CSE-4/562 Spring 2019 - OLA and AQP

OLA and AQP

CSE-4/562 Spring 2019

March 4, 2019

Textbook: (readings only)

What is the best, correct technique for task X, when Y is true?

  1. How do you define Correct and Best?
  2. What correct alternatives are available?
  3. How do you find the best available alternative

So Far: Correct = The original RA for a query.

Only queries guaranteed to produce identical results are correct

What happens when Correct allows for a margin of error?

  • Aggregate query with some margin of error.
  • ORDER BY LIMIT (Top-K) with some margin of error.
  • LIMIT without ORDER BY (Any-K).

Sacrifice a little accuracy for a lot of speed

Online Aggregation

Approximate Query Processing


                        SELECT SUM(A) FROM R
    

Naively, you need to see all values of R.A

Online Aggregation

$Avg(3,6,10,9,1,3,9,7,9,4,7,9,2,1,2,4,10,8,9,7) = 6$

$Avg(3,6,10,9,1) = 5.8$ $\approx 6$

$Sum\left(\frac{k}{N} Samples\right) \cdot \frac{N}{k} \approx Sum(*)$

Sampling lets you approximate aggregate values with orders of magnitude less data.

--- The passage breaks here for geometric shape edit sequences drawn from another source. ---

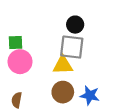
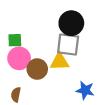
black circle: (75, 25) -> (71, 23), size x1.5
brown circle: (63, 92) -> (37, 69), moved

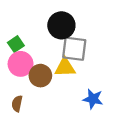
black circle: (71, 23) -> (61, 25), moved
green square: (15, 40) -> (16, 44), turned -32

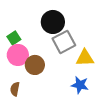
gray square: (74, 49) -> (64, 42), turned -35
yellow triangle: (65, 67) -> (85, 58), moved

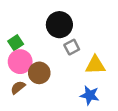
gray square: (64, 42) -> (72, 47), size x0.6
brown semicircle: (15, 89) -> (18, 87), moved, turned 40

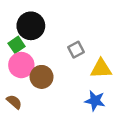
black circle: (59, 25) -> (31, 26), moved
brown semicircle: (18, 87) -> (14, 102), moved, turned 80

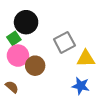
gray square: (76, 50) -> (64, 42), size x1.5

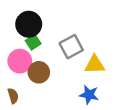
green square: (14, 38) -> (33, 42), moved
brown semicircle: (12, 87) -> (13, 96), turned 32

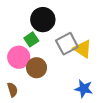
black circle: (29, 24) -> (43, 20), moved
yellow triangle: (95, 64) -> (83, 49), moved, turned 36

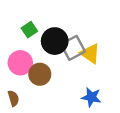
black circle: (43, 20) -> (55, 41), moved
green square: (31, 39) -> (29, 30), moved

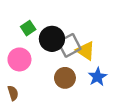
brown circle: (40, 74) -> (65, 78), moved
blue star: (91, 97) -> (97, 77), moved, turned 30

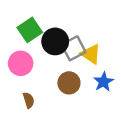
green square: (28, 28) -> (30, 30), size x1.5
brown semicircle: (13, 93) -> (29, 100), moved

With $n$ tuples sampled uniformly with replacement

$|AVG(samples) - AVG(real)|$ The absolute error
$P(|AVG(samples) - AVG(real)| \geq \epsilon)$ Its probability of exceeding error threshold $\epsilon$
$P(|AVG(samples) - AVG(real)| \geq \epsilon) \leq 2e^{\frac{2n\epsilon^2}{(max(real) - min(real))^2}}$ ... is below a threshold based on $\epsilon$, $n$, and the min/max value.

"Hoeffding's Bound"

See also "Chernoff's Bound" (similar) and "Serfling's Bound" (works without replacement).

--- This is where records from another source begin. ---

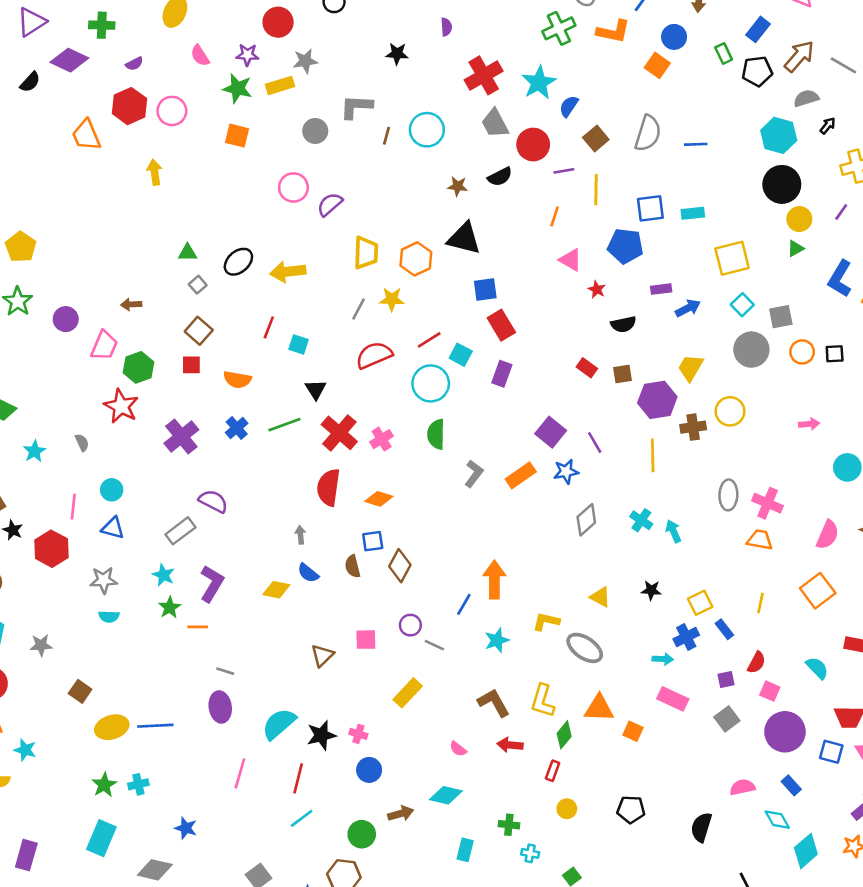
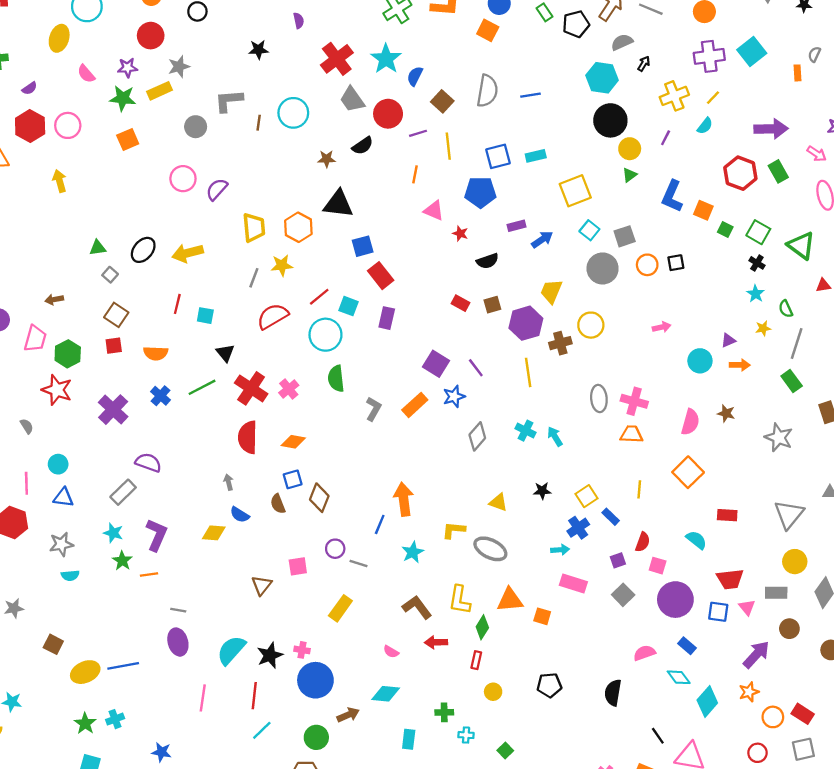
orange square: (237, 136) -> (128, 140), turned -30
blue circle: (369, 770) -> (315, 680), size x1.6

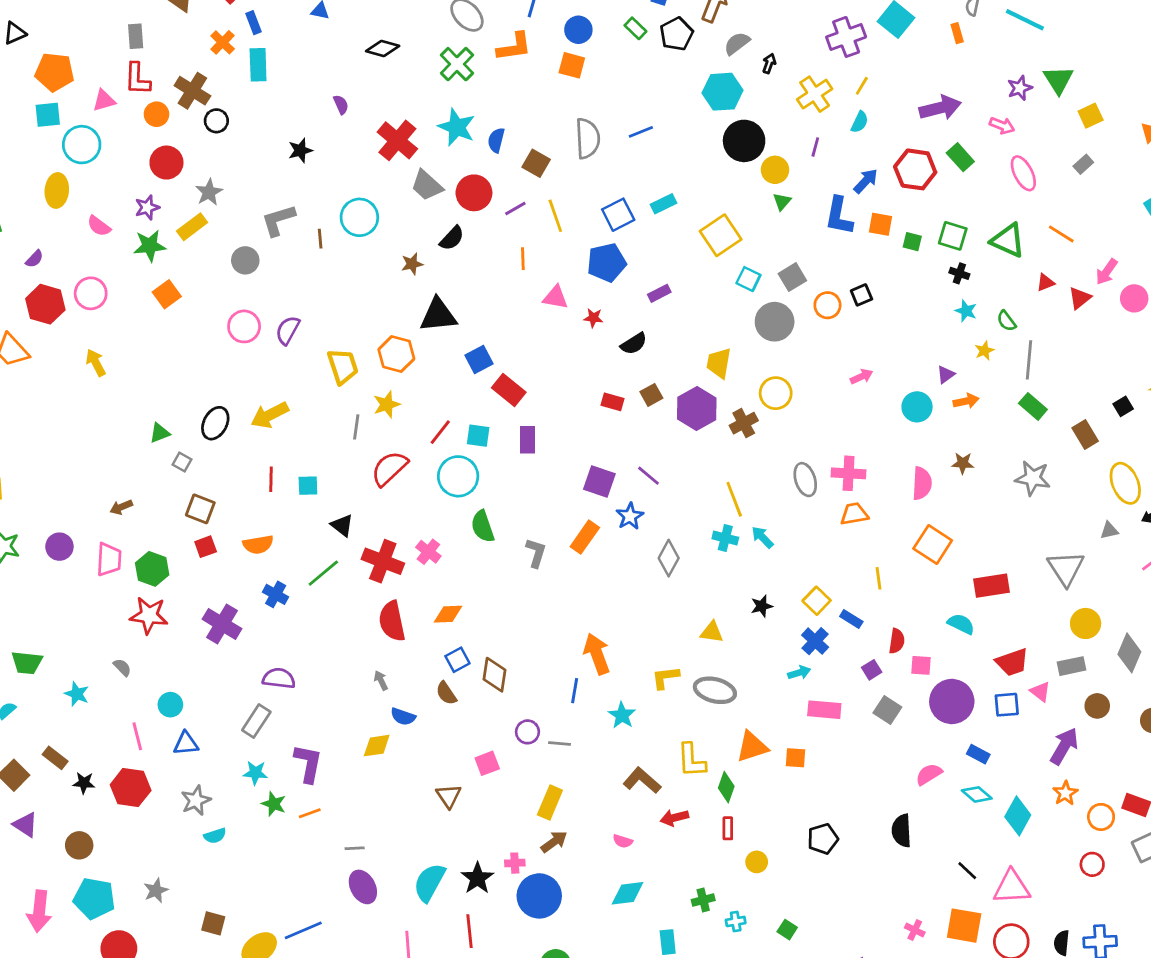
blue arrow: (542, 239) -> (866, 181), moved
yellow line: (528, 372) -> (734, 499), moved
red rectangle: (727, 515) -> (991, 586), size x1.4
brown arrow: (348, 715) -> (554, 842), moved

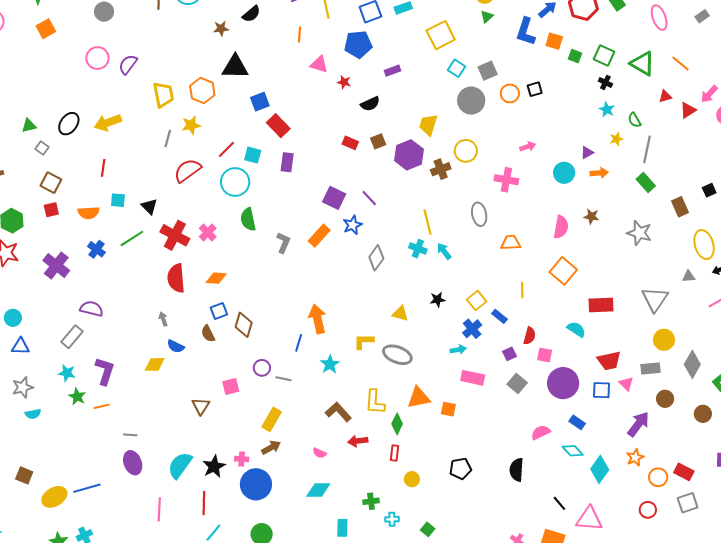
pink cross: (849, 473) -> (506, 180), moved
cyan square: (308, 486) -> (118, 200), moved

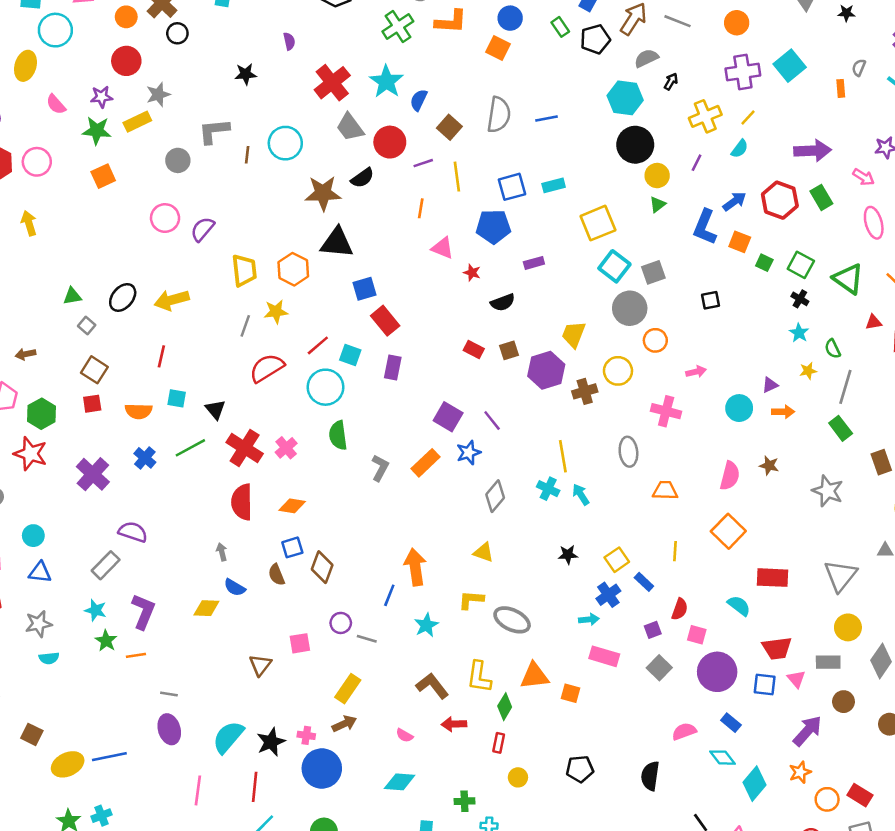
brown star: (221, 29) -> (323, 193), size x1.8
cyan square: (456, 68) -> (614, 266), size x1.4
orange circle: (510, 93) -> (655, 340), moved
yellow triangle: (400, 314) -> (484, 552), moved

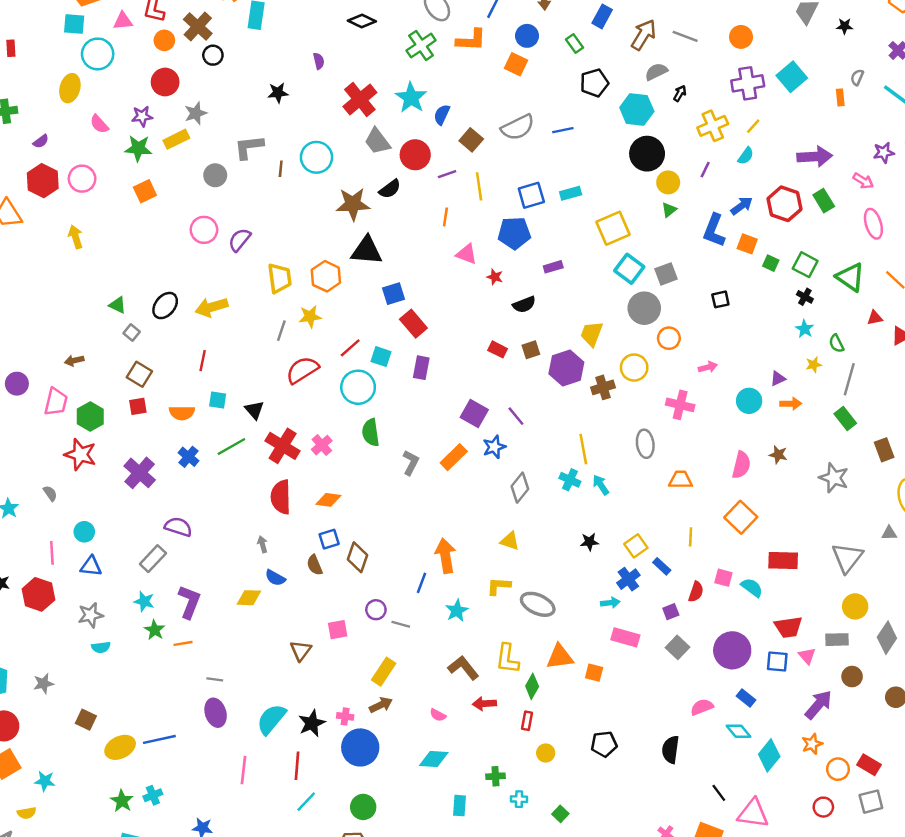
black pentagon: (595, 39) -> (594, 83), moved
gray semicircle: (499, 115) -> (518, 127), turned 56
green triangle: (72, 296) -> (118, 305), turned 36
pink square: (697, 635) -> (723, 578), moved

What about non-sum-based aggregates?

Bootstrapping

Idea 1: Generate a bunch of samples of the same size and see how they're distributed.

The resulting histogram models the distribution of samples.

Problem: Generating samples is expensive!

Idea 2: Generate one sample, then resample to see how its distributed

The resulting histogram still models (in expectation) the distribution of samples.

Error Bounds

SUM, COUNT, AVG (sampling with replacement)
Hoeffding's Bound
Chernoff's Bound
SUM, COUNT, AVG (sampling without replacement)
Serfling's Bound
Any Other Aggregate
Bootstrapping

Keep adding samples until you reach a target accuracy

Keep adding samples until you run out of time

Generating Samples

Sampling From Disk
Random seeks are slow
Sampling For Group-By or Selections
Low-frequency events don't get sampled
Sampling From Joins
Fixing the Birthday Paradox

Sampling From Disk

Idea 1: Pick Randomly!


      for i from 1 to num_samples:
        sample_id = random(0, num_records)
        samples += [ table.where( rowid = sample_id ) ]
    

Problem: Random scans are EXPENSIVE.

Idea 2: Assume data already randomized!

Pick a random start record and read sequentially from there.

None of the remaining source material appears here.